■ **REQUIRED WORK**: Every entry below must be transcribed word for word, and the images must be left out.

Data extracted from a collection:
BEGIN

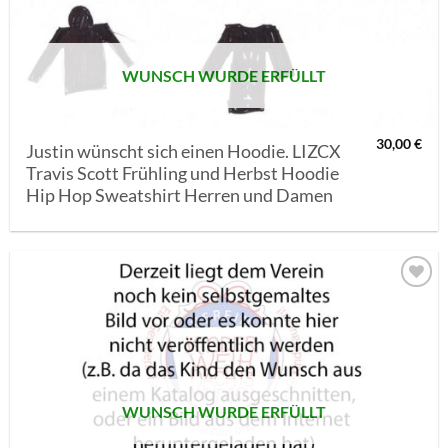
SETZEN
WUNSCH WURDE ERFÜLLT
30,00
€
Justin wünscht sich einen Hoodie. LIZCX
Travis Scott Frühling und Herbst Hoodie
Hip Hop Sweatshirt Herren und Damen
AUF MEINE
MERKLISTE
SETZEN
WUNSCH WURDE ERFÜLLT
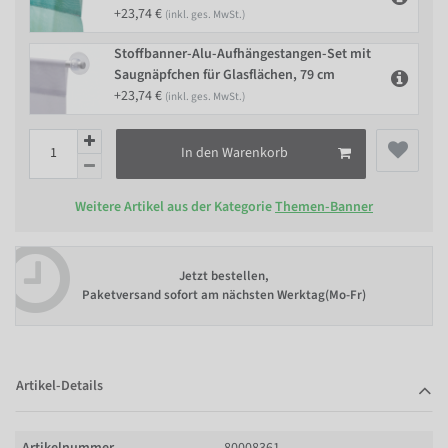
+23,74 €
(inkl. ges. MwSt.)
Stoffbanner-Alu-Aufhängestangen-Set mit
Saugnäpfchen für Glasflächen, 79 cm
+23,74 €
(inkl. ges. MwSt.)
In den Warenkorb
Weitere Artikel aus der Kategorie
Themen-Banner
Jetzt bestellen,
Paketversand sofort am nächsten Werktag(Mo-Fr)
Artikel-Details
Artikelnummer
80008361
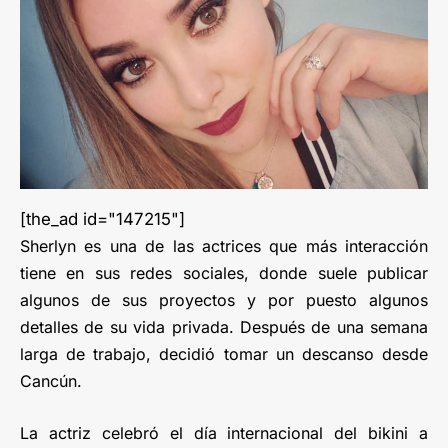
[the_ad id="147215"]
Sherlyn es una de las actrices que más interacción
tiene en sus redes sociales, donde suele publicar
algunos de sus proyectos y por puesto algunos
detalles de su vida privada. Después de una semana
larga de trabajo, decidió tomar un descanso desde
Cancún.
La actriz celebró el día internacional del bikini a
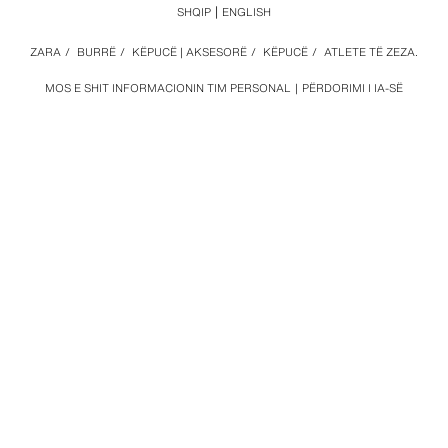
SHQIP
ENGLISH
ZARA
/
BURRË
/
KËPUCË | AKSESORË
/
KËPUCË
/
ATLETE TË ZEZA.
MOS E SHIT INFORMACIONIN TIM PERSONAL
PËRDORIMI I IA-SË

END

■ **ANSWER SECTION**:
SETZEN
WUNSCH WURDE ERFÜLLT
30,00
€
Justin wünscht sich einen Hoodie. LIZCX
Travis Scott Frühling und Herbst Hoodie
Hip Hop Sweatshirt Herren und Damen
AUF MEINE
MERKLISTE
SETZEN
WUNSCH WURDE ERFÜLLT
+23,74 €
(inkl. ges. MwSt.)
Stoffbanner-Alu-Aufhängestangen-Set mit
Saugnäpfchen für Glasflächen, 79 cm
+23,74 €
(inkl. ges. MwSt.)
In den Warenkorb
Weitere Artikel aus der Kategorie
Themen-Banner
Jetzt bestellen,
Paketversand sofort am nächsten Werktag(Mo-Fr)
Artikel-Details
Artikelnummer
80008361
[the_ad id="147215"]
Sherlyn es una de las actrices que más interacción
tiene en sus redes sociales, donde suele publicar
algunos de sus proyectos y por puesto algunos
detalles de su vida privada. Después de una semana
larga de trabajo, decidió tomar un descanso desde
Cancún.
La actriz celebró el día internacional del bikini a
SHQIP
ENGLISH
ZARA
/
BURRË
/
KËPUCË | AKSESORË
/
KËPUCË
/
ATLETE TË ZEZA.
MOS E SHIT INFORMACIONIN TIM PERSONAL
PËRDORIMI I IA-SË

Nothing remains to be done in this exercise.